PROBLEM DETAILS
Check each line of the entries below for the word "avantages", and copy out the ones that have it.

(Data extracted from a collection)
=== Section Start ===
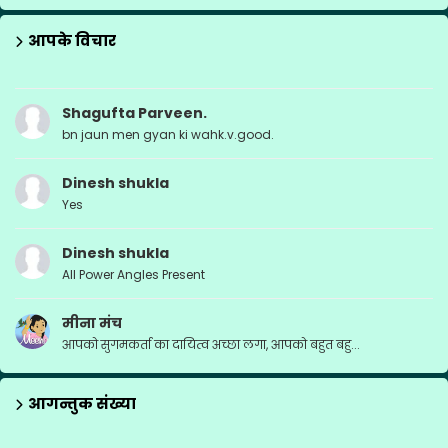
आपके विचार
Shagufta Parveen.
bn jaun men gyan ki wahk.v.good.
Dinesh shukla
Yes
Dinesh shukla
All Power Angles Present
मीना मंच
आपको सुगमकर्ता का दायित्व अच्छा लगा, आपको बहुत बहु...
आगन्तुक संख्या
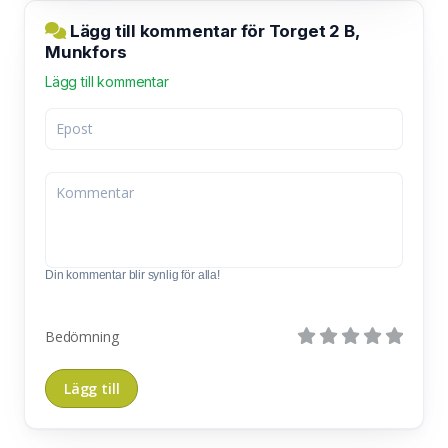
Lägg till kommentar för Torget 2 B,
Munkfors
Lägg till kommentar
Din kommentar blir synlig för alla!
Bedömning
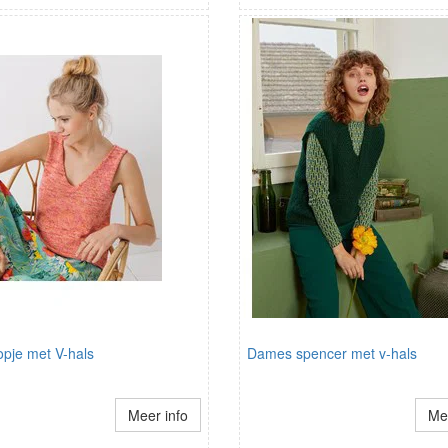
pje met V-hals
Dames spencer met v-hals
Meer info
Mee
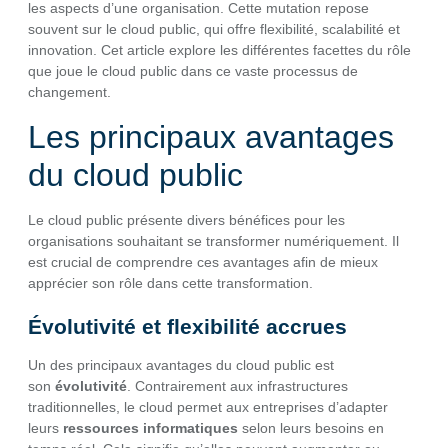
les aspects d’une organisation. Cette mutation repose
souvent sur le cloud public, qui offre flexibilité, scalabilité et
innovation. Cet article explore les différentes facettes du rôle
que joue le cloud public dans ce vaste processus de
changement.
Les principaux avantages
du cloud public
Le cloud public présente divers bénéfices pour les
organisations souhaitant se transformer numériquement. Il
est crucial de comprendre ces avantages afin de mieux
apprécier son rôle dans cette transformation.
Évolutivité et flexibilité accrues
Un des principaux avantages du cloud public est
son
évolutivité
. Contrairement aux infrastructures
traditionnelles, le cloud permet aux entreprises d’adapter
leurs
ressources informatiques
selon leurs besoins en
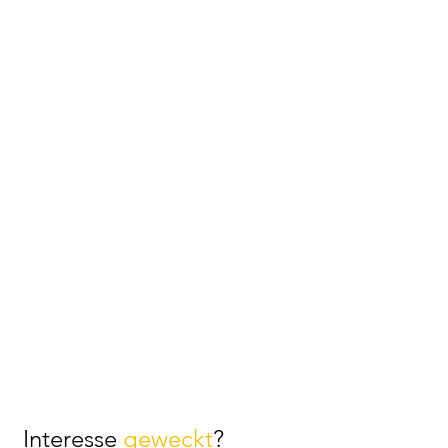
Interesse
geweckt
?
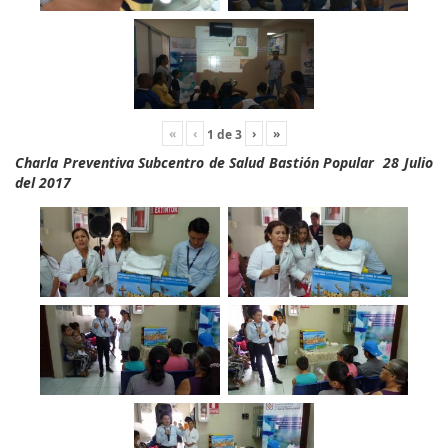
«
‹
›
»
1
de
3
Charla Preventiva Subcentro de Salud Bastión Popular 28 Julio
del 2017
=== Section End ===
THE ANSWER
Les principaux avantages
est crucial de comprendre ces avantages afin de mieux
Un des principaux avantages du cloud public est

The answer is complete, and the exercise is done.